Computer vision, AI in war, and the definition of "bad"

A roundup of work, mostly bad, but with bright spots

I’m trying a new thing with this post where I try to work my way through my links backlog in Notion, and write commentary on the more interesting ones. This helps me stay on top of where AI is headed, and I hope it helps you, as well.

I should also note that a lot of the work I'm reviewing in this post is just plain bad — poorly written, sloppily argued, full of holes, or just journalism or commentary passing as “scholarship.” I think it’s important to call out bad work, despite the fact that you’ll be slandered for it as some flavor of “alt-right” when you do. Because if you don’t call out bad work then it will just take over your discipline.

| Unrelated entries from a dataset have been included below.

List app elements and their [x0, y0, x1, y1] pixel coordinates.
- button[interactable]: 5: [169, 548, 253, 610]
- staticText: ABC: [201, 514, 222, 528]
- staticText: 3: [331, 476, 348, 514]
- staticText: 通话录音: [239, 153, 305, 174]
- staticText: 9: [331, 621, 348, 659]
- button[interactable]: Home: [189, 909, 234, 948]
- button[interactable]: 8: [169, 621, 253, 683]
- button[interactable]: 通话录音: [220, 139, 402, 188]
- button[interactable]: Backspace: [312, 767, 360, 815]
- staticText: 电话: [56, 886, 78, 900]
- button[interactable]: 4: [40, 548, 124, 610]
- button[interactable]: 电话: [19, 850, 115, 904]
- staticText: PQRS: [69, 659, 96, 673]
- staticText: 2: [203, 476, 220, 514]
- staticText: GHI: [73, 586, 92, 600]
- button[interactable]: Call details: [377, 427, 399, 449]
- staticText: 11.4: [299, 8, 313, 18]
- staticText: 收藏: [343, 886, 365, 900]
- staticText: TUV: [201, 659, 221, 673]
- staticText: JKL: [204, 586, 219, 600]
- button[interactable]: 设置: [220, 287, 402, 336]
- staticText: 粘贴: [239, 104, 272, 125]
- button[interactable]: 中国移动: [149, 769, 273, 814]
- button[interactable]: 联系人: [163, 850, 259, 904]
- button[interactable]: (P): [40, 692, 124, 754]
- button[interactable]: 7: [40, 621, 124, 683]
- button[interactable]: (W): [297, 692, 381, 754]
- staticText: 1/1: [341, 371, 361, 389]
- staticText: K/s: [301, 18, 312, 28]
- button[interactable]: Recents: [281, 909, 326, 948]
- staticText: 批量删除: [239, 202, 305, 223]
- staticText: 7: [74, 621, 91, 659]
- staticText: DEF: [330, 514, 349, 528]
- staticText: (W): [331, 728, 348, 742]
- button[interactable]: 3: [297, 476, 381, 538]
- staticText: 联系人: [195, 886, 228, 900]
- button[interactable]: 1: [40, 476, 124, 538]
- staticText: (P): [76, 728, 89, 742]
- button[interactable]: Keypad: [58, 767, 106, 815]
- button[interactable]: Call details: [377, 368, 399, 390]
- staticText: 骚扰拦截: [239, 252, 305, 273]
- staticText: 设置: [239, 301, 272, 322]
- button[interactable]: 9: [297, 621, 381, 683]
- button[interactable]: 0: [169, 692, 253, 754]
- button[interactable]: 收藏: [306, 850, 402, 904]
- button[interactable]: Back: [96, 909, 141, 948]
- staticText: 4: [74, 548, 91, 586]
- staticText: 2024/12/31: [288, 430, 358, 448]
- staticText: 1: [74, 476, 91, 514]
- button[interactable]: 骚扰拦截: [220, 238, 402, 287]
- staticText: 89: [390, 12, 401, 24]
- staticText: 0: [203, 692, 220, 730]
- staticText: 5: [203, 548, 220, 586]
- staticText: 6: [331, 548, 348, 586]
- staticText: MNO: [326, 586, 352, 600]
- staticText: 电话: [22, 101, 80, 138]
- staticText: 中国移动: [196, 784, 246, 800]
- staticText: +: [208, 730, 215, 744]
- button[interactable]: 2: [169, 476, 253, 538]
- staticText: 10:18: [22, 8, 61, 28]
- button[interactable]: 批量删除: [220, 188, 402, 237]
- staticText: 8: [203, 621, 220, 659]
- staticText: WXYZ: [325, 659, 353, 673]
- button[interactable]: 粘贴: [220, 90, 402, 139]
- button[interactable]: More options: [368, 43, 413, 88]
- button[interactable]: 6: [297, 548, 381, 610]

New computer vision paper shows field is headed in the wrong direction

The computer vision community is evolving, and not everyone is happy about it because not all of the changes are good. Computer vision is an example of an area of tech that has thus far avoided the worst of the culture wars that have riven other disciplines, but if a new paper is any indication, it is sliding into the same politics-riddled territory as the rest of the world.

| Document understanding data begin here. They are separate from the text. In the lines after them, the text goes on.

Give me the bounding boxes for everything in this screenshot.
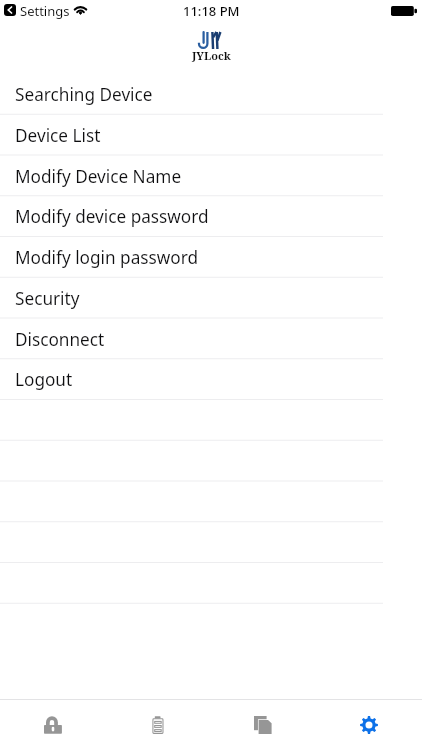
staticText: Modify Device Name: [15, 165, 182, 188]
button[interactable]: Modify Device Name: [0, 156, 422, 197]
button[interactable]: Searching Device: [0, 74, 422, 115]
button[interactable]: Records: [210, 700, 316, 750]
staticText: Disconnect: [15, 328, 105, 351]
staticText: JYLock: [192, 48, 231, 63]
staticText: Settings: [20, 2, 70, 20]
staticText: Device List: [15, 124, 101, 147]
button[interactable]: Modify device password: [0, 196, 422, 237]
button[interactable]: Battery: [105, 700, 210, 750]
button[interactable]: Modify login password: [0, 237, 422, 278]
button[interactable]: Back: [4, 4, 16, 16]
button[interactable]: Lock: [0, 700, 105, 750]
button[interactable]: Logout: [0, 359, 422, 400]
button[interactable]: Disconnect: [0, 319, 422, 360]
button[interactable]: Device List: [0, 115, 422, 156]
staticText: 11:18 PM: [183, 2, 240, 20]
staticText: Security: [15, 287, 80, 310]
button[interactable]: Security: [0, 278, 422, 319]
staticText: Logout: [15, 368, 73, 391]
staticText: Modify login password: [15, 246, 198, 269]
staticText: Modify device password: [15, 205, 209, 228]
button[interactable]: Settings: [316, 700, 422, 750]
staticText: Searching Device: [15, 83, 153, 106]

Recently, a pair of researchers undertook a formal investigation of how the field’s members feel about the recent changes. They asked 56 students, professors, and industry researchers to submit a piece of prose and fill out a survey about their subjective experience of the field of computer vision, and then they summarized all the responses a paper.

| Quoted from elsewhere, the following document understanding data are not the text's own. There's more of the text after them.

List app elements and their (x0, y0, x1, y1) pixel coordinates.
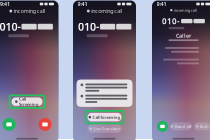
button[interactable]: Call Screening (88, 113, 122, 121)
staticText: 9:41 (78, 0, 88, 8)
staticText: 010- (0, 20, 20, 34)
staticText: incoming call (174, 8, 197, 13)
staticText: Live Translate (94, 126, 120, 131)
staticText: Hand off (174, 124, 192, 129)
staticText: incoming call (14, 8, 45, 15)
staticText: Call Screening (19, 96, 39, 107)
button[interactable]: Call Screening (12, 97, 42, 106)
button[interactable]: Decline (38, 118, 52, 131)
button[interactable]: Accept (2, 118, 16, 131)
button[interactable]: Hand off (170, 122, 192, 130)
staticText: 010- (162, 16, 180, 26)
staticText: Caller (176, 32, 191, 39)
button[interactable]: Live Translate (88, 124, 122, 133)
staticText: 010- (78, 20, 99, 34)
button[interactable]: Accept (157, 121, 168, 132)
staticText: End (200, 124, 208, 129)
staticText: Call Screening (92, 114, 120, 120)
staticText: 9:41 (0, 0, 10, 8)
staticText: 9:41 (156, 0, 166, 8)
button[interactable]: End (194, 122, 210, 130)
staticText: incoming call (91, 8, 122, 15)
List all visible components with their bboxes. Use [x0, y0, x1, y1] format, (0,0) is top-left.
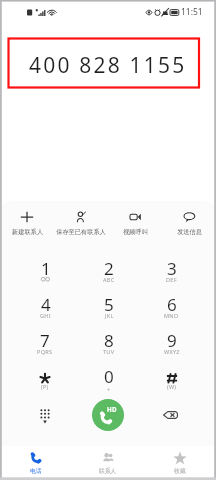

If this doesn’t quite sound like hard-hitting science, that’s because it isn’t. And the authors kind of admit it in the paper:

We are well aware taht this is not a typical CVPR paper: we beat no benchmarks, we introduce no datasets, we present no novel loss functions. But we argue that this type of work is nevertheless of central importance to CVPR, not to be sidelined off its main track. We identify how the growth of computer visioned has affected a diverse range of individuals: these affects cannot be measured in terms of aggregate quantitative metrics. This paper seeks to amplify these emotions...

Yeah, you read that right: the goal is the “amplify emotions.” The authors’ social media feeds are filled with the standard identity politics causes, and it seems pretty clear they want to drag their field in this trendy direction.

One UCLA professor called it, “The first humanities-oriented CVPR paper I have ever seen.” Guy, speaking as a former humanities person, that is not a compliment.

PSA for computer vision experts: If you don’t want this kind of feelings-oriented work to take over your discipline, push back on this paper — question its value. Because this is the camel’s nose under the tent. If this is allowed to stand, more will come.

Having said that, I do think there’s a place for this kind of feelings-focused investigation, and that place is the popular tech press. If a reporter had done the kind of data collection and write-ups that went into this paper, that would be a worthwhile article. As an editor, I’d totally assign that.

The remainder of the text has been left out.